> ACTION ITEM: From the records below, copy the lines that include "ყველა".

== TASK INPUTS ==

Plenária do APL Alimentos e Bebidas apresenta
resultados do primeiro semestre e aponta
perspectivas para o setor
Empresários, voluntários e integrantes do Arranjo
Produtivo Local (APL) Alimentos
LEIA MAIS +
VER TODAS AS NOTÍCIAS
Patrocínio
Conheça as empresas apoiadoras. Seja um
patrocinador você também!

===
== TASK INPUTS ==

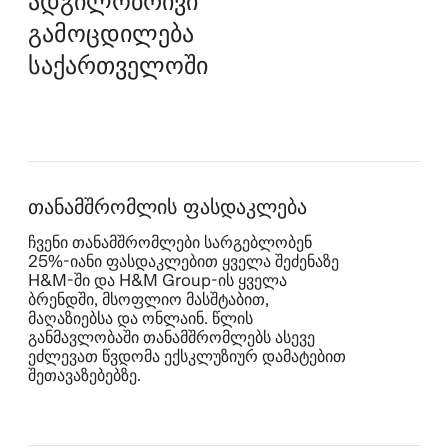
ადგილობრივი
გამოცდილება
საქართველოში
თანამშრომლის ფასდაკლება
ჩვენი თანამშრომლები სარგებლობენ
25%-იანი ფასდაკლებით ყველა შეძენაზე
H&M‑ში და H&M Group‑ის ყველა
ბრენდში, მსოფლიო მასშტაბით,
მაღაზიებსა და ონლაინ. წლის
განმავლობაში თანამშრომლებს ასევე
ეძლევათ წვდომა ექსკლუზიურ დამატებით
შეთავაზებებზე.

===

> TASK RESPONSE:
25%-იანი ფასდაკლებით ყველა შეძენაზე
H&M‑ში და H&M Group‑ის ყველა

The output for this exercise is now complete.